(Records for processing Opens)

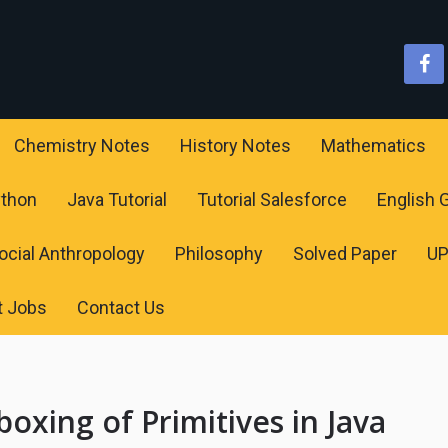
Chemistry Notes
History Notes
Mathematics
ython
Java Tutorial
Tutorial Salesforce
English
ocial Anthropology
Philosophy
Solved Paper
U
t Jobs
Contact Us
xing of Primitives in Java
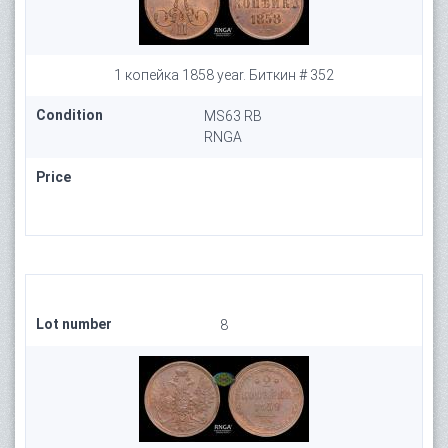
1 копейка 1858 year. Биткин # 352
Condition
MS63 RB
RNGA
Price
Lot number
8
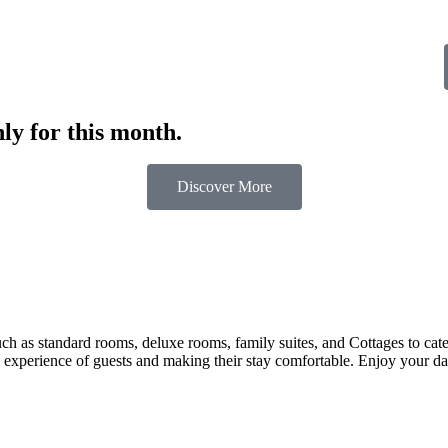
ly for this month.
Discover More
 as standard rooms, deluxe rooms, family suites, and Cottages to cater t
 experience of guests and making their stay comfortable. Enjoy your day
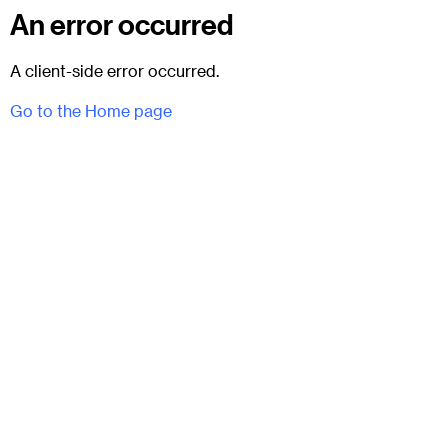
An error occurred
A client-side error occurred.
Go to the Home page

(Records for processing Closes)

--- Work to complete ---
Repeat every line of the data above exactly, but drop the pictures.

--- Worked solution ---
Chemistry Notes
History Notes
Mathematics
ython
Java Tutorial
Tutorial Salesforce
English
ocial Anthropology
Philosophy
Solved Paper
U
t Jobs
Contact Us
xing of Primitives in Java
1 копейка 1858 year. Биткин # 352
Condition
MS63 RB
RNGA
Price
Lot number
8
ly for this month.
Discover More
 as standard rooms, deluxe rooms, family suites, and Cottages to cater t
 experience of guests and making their stay comfortable. Enjoy your day
An error occurred
A client-side error occurred.
Go to the Home page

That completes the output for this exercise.